Jan. 30, 1945

Conditions in Camp continue to get worse; altho (sp) the soybean mash, after Japs have processed it for most of its food values still has some nourishment in it and helps when added to the thin soup. So many are sick with beriberi due to starvation; their bodies so swollen that movement is difficult; face so swollen can hardly see; legs and feet like huge sausages; three or four die every day; the hospital is so overcrowded that have enlarged the GYM hospital and also many are left in quarters; stretcher bearers are busy and sometimes have two on a stretcher; I saw one dead man and one unconscious on one stretcher; NINE have died in the last thirty hours; some of us who are not sick have staggers, cannot walk far in a direct line.

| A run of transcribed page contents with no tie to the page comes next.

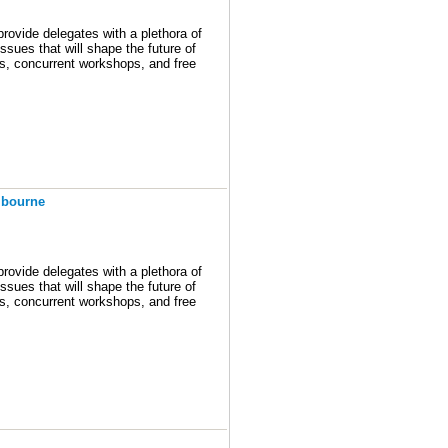
ovide delegates with a plethora of
ssues that will shape the future of
ons, concurrent workshops, and free
ill provide you the latest program)
ong! We’ll be talking about plans
ing forward to seeing you there.
lbourne
ovide delegates with a plethora of
ssues that will shape the future of
ons, concurrent workshops, and free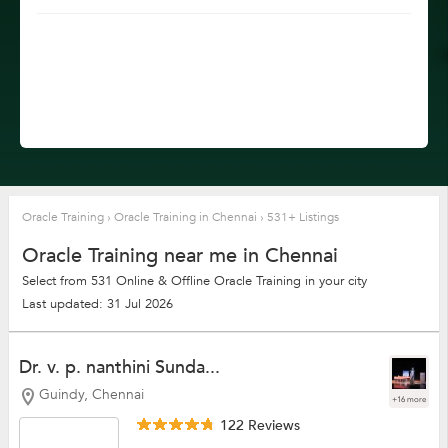
Oracle Training
›
Oracle Training in Chennai
›
531+ Listings
Oracle Training near me in Chennai
Select from 531 Online & Offline Oracle Training in your city
Last updated: 31 Jul 2026
Dr. v. p. nanthini Sunda...
Guindy, Chennai
+16 more
122 Reviews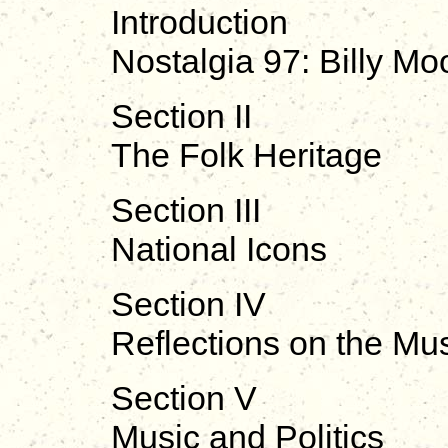
Introduction
Nostalgia 97: Billy M
Section II
The Folk Heritage
Section III
National Icons
Section IV
Reflections on the Mu
Section V
Music and Politics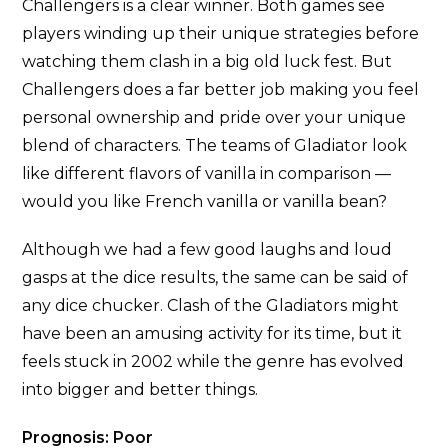
Challengers is a clear winner. Both games see
players winding up their unique strategies before
watching them clash in a big old luck fest. But
Challengers does a far better job making you feel
personal ownership and pride over your unique
blend of characters. The teams of Gladiator look
like different flavors of vanilla in comparison —
would you like French vanilla or vanilla bean?
Although we had a few good laughs and loud
gasps at the dice results, the same can be said of
any dice chucker. Clash of the Gladiators might
have been an amusing activity for its time, but it
feels stuck in 2002 while the genre has evolved
into bigger and better things.
Prognosis: Poor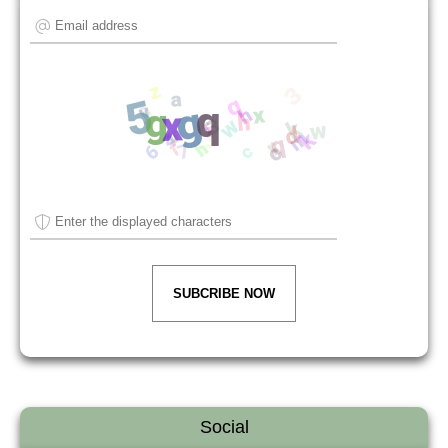
SUBCRIBE NOW
Social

Mr. Grinnel, Mr. Duggleby, Mr. Robinson and Mr. Larsen who were put in Camp Jail by Japs on Dec 23, were taken early this month to Ft. Santiago by the Jap Military Police, and have not been heard from since; during the past year none of the prisoners taken to Ft. Santiago have come back, a few have been reported as sent to new Bilibid at Muntinglupa, but most of them will never be seen again.

At night we can see gun flashes to the north, distant explosions; bombing to southeast, there is a haze of smoke and dust over the city; we are all very much excited, we believe help is near; many rumors but it’s sure that there is fighting to the north of Manila; the Japs are packing up, have sent out much of their supplies that were stored in the rooms below us.